**WHAT TO WORK ON:** List each line of the data that holds the word "ParallelLoadThreads".

(Document structure recognition data)
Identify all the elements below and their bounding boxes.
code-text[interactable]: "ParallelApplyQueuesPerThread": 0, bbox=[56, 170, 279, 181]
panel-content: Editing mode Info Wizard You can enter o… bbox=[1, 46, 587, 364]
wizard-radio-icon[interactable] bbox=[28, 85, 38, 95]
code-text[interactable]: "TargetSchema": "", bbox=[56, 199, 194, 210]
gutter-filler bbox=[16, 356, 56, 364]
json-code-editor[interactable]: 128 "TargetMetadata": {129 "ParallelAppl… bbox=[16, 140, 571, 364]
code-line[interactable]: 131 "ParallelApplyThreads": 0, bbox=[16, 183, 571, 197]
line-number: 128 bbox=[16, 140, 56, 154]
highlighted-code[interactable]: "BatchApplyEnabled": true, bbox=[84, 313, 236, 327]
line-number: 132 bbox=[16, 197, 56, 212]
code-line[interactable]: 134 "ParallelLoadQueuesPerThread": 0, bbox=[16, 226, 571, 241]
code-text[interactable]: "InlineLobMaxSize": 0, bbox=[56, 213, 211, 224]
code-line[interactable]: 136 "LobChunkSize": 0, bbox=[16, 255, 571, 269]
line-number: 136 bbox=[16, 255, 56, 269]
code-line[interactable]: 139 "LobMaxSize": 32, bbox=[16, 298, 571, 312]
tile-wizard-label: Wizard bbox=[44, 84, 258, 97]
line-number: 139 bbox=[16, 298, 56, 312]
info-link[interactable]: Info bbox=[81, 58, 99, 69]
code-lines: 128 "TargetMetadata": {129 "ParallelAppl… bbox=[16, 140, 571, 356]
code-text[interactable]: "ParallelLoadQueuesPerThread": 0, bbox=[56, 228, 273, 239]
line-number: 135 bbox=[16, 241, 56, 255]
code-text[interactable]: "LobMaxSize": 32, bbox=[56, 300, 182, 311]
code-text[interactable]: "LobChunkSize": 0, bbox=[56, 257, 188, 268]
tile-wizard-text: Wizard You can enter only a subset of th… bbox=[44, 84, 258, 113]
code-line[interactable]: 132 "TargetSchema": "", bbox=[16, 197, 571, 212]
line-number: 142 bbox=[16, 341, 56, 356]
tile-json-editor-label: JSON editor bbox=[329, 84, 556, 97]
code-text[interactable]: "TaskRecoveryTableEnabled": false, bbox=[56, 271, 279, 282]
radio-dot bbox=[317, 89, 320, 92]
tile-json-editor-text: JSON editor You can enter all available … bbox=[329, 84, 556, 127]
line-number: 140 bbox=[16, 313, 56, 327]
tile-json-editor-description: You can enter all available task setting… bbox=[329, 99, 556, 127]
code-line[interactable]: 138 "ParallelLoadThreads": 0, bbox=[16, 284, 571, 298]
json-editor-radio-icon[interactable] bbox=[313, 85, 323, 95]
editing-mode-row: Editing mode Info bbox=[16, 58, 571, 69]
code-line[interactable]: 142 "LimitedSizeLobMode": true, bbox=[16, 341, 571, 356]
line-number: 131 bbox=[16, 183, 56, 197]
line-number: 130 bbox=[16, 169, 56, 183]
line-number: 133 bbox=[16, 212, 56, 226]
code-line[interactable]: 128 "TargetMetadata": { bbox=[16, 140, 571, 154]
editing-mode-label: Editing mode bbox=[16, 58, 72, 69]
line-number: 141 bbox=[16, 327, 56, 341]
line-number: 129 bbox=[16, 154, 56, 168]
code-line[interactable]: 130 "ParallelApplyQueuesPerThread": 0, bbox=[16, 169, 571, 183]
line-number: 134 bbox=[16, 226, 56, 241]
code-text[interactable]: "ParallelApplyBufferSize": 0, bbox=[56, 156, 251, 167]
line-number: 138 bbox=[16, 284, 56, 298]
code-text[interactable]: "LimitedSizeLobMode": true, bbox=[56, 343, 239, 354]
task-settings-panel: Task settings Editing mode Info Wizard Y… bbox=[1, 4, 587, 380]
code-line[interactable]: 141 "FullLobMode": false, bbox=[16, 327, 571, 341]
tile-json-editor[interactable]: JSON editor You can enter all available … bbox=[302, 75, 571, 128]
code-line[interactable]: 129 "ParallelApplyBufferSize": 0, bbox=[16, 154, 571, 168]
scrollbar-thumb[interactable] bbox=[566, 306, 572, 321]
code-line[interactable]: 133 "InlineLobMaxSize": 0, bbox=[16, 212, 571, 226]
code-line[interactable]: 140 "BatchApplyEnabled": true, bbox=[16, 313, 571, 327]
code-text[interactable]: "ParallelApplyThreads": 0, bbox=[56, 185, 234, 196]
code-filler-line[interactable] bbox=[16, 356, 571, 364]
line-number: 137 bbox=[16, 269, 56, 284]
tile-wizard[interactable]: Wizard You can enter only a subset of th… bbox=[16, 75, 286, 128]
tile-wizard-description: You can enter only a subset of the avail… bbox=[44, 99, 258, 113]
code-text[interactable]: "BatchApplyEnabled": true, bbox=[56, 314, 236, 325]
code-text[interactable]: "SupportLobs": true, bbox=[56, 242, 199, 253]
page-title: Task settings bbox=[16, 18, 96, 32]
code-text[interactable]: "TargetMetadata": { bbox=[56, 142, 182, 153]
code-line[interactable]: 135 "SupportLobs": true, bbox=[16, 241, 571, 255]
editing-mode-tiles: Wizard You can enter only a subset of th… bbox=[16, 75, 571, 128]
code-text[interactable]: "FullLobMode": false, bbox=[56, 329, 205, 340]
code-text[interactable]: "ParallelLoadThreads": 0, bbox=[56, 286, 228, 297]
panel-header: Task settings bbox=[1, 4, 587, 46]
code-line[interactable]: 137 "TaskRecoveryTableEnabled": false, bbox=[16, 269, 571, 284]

**YOUR SOLUTION:**
code-line[interactable]: 138 "ParallelLoadThreads": 0, bbox=[16, 284, 571, 298]
code-text[interactable]: "ParallelLoadThreads": 0, bbox=[56, 286, 228, 297]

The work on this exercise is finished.